Early cervical cancer is usually detected through screening tests and may not cause any symptoms, although abnormal bleeding can be an early sign. After cancer has spread into nearby tissue, symptoms may include unusual bleeding or other fluid discharge from the vagina—for example, between periods, after menopause has occurred, or after having sex.
If screening tests show that the cervix contains precancerous or cancerous cells, doctors at NYU Langone may conduct the following tests.
To perform a colposcopy, your doctor first inserts a speculum, which separates the walls of the vagina, and then examines the cervix and vagina through a colposcope. This device magnifies and lights the cervix to provide a more detailed view of the area. This procedure can be performed alone, allowing the doctor to look for abnormalities of the cervix and vagina, or in combination with a biopsy.

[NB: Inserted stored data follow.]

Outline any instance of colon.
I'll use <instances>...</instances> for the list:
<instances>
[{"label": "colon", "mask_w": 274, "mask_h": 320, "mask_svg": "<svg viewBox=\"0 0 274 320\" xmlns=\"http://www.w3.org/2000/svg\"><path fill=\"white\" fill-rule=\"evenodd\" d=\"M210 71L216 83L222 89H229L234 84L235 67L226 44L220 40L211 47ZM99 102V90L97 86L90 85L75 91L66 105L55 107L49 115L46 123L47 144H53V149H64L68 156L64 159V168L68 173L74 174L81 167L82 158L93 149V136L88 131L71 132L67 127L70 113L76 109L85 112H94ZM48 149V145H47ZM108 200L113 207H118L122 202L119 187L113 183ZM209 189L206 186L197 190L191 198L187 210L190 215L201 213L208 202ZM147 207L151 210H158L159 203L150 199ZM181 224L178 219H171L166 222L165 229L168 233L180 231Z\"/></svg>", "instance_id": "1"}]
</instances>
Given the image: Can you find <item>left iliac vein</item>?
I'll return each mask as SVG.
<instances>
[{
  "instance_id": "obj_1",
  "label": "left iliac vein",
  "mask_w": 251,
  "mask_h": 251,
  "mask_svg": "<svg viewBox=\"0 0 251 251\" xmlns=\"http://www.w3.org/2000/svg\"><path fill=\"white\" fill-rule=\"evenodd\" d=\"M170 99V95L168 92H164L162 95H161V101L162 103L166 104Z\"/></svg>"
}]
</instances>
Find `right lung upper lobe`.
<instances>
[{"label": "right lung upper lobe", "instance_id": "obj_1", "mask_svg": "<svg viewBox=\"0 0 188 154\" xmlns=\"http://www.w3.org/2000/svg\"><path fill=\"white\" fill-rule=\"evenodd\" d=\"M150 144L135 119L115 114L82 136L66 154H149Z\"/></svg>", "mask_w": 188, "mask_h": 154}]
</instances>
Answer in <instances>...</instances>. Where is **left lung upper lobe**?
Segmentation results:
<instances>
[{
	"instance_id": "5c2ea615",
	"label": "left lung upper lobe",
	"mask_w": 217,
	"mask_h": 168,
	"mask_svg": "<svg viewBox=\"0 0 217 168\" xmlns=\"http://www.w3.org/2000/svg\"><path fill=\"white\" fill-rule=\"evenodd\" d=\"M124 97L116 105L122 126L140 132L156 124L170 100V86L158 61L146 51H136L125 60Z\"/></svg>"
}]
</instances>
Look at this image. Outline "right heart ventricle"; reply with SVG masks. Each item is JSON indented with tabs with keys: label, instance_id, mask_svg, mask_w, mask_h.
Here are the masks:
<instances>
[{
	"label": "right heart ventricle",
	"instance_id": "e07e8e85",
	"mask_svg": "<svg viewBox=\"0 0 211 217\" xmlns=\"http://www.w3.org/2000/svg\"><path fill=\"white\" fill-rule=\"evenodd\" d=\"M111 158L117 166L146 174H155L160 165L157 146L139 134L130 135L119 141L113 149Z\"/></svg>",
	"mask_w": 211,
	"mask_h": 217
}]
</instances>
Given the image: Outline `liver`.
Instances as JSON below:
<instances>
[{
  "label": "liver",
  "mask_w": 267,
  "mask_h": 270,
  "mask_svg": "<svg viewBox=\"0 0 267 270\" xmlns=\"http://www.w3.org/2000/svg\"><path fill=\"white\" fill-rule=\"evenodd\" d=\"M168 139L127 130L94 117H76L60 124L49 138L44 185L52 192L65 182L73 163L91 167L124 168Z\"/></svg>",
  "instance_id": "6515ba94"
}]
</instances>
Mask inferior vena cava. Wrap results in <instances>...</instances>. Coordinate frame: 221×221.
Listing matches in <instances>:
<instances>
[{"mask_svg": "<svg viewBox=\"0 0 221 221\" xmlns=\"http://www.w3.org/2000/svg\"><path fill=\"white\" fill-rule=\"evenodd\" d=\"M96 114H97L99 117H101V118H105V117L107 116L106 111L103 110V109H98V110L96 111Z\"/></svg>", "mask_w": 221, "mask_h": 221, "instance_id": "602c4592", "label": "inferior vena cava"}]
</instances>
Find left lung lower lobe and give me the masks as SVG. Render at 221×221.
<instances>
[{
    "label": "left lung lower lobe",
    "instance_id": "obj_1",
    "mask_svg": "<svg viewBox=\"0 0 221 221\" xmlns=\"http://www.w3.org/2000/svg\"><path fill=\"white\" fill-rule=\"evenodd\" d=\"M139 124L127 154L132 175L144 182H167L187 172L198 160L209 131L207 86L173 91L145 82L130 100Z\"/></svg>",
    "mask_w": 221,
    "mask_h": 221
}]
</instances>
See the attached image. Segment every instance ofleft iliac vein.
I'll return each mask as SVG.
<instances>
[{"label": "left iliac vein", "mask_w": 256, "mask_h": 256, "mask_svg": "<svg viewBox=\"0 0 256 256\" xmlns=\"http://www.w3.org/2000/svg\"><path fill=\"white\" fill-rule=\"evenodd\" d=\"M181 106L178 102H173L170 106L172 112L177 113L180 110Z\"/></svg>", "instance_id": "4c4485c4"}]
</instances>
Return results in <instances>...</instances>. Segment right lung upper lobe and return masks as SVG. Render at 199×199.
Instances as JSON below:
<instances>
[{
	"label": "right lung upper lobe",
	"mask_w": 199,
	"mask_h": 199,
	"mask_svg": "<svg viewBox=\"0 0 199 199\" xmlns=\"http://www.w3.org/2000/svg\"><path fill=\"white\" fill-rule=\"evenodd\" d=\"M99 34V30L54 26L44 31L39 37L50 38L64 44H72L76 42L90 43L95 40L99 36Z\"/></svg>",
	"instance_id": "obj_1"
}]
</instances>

A biopsy is the removal of a small amount of tissue for examination under a microscope. For precancerous cervical growths, some forms of biopsy may serve as the treatment. A biopsy can be performed in several ways.
Guided Tissue Biopsy
For a guided tissue biopsy, your doctor uses an instrument with small surgical scissors at the end to remove or pinch off a small piece of the cervix. Doctors usually perform this type of biopsy in their office.

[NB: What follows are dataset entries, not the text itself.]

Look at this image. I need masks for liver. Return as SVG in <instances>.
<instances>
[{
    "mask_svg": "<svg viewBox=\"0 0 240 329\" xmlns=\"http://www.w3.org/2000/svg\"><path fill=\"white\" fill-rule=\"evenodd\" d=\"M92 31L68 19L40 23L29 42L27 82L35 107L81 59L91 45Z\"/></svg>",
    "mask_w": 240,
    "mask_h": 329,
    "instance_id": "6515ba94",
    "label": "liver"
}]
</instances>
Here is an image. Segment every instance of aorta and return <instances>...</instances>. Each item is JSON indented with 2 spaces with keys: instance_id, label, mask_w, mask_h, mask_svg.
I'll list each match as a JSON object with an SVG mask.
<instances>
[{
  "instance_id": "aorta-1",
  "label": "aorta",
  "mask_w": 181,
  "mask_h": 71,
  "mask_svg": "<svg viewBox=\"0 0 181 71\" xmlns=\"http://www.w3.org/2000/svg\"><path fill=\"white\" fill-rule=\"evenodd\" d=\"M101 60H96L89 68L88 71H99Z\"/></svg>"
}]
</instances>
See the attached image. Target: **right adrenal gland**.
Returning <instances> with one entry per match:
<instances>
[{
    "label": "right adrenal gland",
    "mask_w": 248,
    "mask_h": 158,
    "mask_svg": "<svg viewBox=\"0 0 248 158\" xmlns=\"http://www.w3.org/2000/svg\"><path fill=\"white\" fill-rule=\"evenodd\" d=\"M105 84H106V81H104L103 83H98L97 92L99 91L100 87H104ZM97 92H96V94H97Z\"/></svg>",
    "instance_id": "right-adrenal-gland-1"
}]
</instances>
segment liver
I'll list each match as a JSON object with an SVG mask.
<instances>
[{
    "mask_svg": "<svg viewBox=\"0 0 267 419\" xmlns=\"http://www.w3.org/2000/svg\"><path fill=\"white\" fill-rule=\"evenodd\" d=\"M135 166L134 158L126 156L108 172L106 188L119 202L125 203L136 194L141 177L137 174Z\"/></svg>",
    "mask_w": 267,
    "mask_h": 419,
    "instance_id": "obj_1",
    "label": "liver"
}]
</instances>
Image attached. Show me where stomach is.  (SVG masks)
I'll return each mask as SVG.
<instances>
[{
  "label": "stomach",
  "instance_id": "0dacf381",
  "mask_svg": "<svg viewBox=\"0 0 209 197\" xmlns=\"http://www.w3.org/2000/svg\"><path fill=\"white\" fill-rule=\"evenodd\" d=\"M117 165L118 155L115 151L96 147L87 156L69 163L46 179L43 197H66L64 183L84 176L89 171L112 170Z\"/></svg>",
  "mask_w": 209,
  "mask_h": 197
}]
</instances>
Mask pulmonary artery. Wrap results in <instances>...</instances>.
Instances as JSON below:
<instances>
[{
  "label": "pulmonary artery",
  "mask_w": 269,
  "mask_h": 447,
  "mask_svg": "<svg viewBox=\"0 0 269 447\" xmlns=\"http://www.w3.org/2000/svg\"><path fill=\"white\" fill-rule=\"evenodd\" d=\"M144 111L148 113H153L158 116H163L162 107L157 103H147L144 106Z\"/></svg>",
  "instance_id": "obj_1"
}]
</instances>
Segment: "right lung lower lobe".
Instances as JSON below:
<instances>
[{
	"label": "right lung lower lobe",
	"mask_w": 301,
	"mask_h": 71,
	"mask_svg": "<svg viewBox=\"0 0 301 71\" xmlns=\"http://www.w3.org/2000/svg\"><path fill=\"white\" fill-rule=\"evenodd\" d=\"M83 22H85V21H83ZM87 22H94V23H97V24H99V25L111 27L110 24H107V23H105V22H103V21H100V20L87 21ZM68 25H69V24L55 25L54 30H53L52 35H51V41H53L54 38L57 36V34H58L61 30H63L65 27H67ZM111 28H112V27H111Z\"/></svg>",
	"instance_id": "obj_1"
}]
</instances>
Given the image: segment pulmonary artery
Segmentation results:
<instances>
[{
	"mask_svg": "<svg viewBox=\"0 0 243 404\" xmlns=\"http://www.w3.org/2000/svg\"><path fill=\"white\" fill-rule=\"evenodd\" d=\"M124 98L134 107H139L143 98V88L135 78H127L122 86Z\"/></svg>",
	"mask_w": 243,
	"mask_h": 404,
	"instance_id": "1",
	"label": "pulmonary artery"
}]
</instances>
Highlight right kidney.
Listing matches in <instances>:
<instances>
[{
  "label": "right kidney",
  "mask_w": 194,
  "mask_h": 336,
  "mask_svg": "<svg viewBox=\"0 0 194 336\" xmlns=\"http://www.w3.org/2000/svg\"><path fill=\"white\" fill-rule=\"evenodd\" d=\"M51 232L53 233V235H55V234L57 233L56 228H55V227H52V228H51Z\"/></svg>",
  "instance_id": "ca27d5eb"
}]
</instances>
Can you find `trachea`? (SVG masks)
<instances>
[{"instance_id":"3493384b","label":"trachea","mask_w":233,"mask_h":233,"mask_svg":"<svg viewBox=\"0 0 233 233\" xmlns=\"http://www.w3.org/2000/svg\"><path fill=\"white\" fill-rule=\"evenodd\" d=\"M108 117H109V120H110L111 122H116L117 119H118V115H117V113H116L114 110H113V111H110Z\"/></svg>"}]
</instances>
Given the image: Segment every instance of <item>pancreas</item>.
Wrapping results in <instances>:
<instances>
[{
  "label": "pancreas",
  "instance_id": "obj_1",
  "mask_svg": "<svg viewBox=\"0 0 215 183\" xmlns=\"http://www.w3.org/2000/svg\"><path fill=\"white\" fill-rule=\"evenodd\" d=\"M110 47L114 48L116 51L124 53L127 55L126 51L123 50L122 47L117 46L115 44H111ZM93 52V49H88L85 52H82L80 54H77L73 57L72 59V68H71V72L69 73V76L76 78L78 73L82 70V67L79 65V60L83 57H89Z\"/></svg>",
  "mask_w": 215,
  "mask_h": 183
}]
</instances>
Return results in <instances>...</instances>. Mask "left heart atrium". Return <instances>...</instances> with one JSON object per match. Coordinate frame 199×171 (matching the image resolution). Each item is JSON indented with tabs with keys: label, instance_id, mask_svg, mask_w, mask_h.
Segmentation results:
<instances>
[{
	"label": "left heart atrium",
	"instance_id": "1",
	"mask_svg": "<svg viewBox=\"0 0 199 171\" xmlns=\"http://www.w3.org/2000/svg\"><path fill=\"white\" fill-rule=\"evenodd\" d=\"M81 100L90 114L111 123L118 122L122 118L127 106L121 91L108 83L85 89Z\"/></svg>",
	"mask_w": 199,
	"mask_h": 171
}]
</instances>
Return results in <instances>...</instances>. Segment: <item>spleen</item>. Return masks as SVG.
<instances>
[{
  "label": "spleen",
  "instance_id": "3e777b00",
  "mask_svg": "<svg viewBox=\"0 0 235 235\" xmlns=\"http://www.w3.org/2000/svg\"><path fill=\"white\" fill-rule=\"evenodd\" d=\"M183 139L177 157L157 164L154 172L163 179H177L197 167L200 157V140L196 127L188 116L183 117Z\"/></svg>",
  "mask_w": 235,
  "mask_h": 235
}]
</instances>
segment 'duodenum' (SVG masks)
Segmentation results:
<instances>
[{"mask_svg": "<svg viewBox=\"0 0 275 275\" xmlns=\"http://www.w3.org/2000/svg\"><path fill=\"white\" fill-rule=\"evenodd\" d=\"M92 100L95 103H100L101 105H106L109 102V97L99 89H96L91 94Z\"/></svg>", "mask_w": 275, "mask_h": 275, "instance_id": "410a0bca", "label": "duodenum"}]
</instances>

Sometimes, doctors need to perform a biopsy in the cervical canal. In endocervical curettage, a small spoon-shaped device called a curette is used to scrape cells from inside the cervical canal. This procedure is usually done in the doctor’s office.
Loop Electrosurgical Excision Procedure
Loop electrosurgical excision procedure, known as LEEP, is another biopsy option. The doctor uses a thin wire loop carrying a small electrical current to remove tissue from the surface of the cervix. The procedure is usually done in the doctor’s office with a local anesthetic.
A procedure called cone biopsy lets doctors reach areas higher up in the cervical canal. During this procedure, a doctor removes a cone-shaped piece of tissue using a scalpel or a laser. The base of the cone contains cells from the outer part of the cervix, where the squamous cells are located, and the upper point of the cone contains cells from the cervical canal, where the gland cells are located.
Doctors usually perform this type of biopsy in an outpatient surgical center, often with general anesthesia.
If a biopsy confirms the presence of cervical cancer, your doctor may use one or more imaging test to determine if it has spread to other areas of the body.
A CT scan is a type of X-ray that uses a computer to create cross-sectional, three-dimensional pictures, producing detailed views of tumors that may have spread from the cervix into other areas of the pelvis or abdomen, such as the lymph nodes. Lymph nodes are small glands located throughout the body that help to filter foreign matter, such as bacteria and viruses. Some types of cancer may spread to the lymph nodes first.
Before the CT scan, your doctor may give you two different contrast agents, one by mouth as a liquid and one through an injection into a vein. These chemicals are used to enhance the CT image.
An MRI scan uses magnetic fields and radio waves to create computerized, three-dimensional images of the body’s structures. MRI scans often create better images of soft tissue than CT scans. To enhance these images, your doctor may give you a contrast agent through an injection into a vein before the procedure.
Your doctor may also use a PET scan to find out whether cervical cancer has spread to other parts of the body. A PET scan requires an injection of a small amount of radioactive glucose, or sugar, into a vein. This radioactive glucose is drawn to tumor cells, which take in sugar more quickly than healthy cells, making cancer cells visible on a scan. The computer then creates three-dimensional images of areas where cancer is active in the body.
PET scans are also sometimes used to help determine how cancer responds to treatment.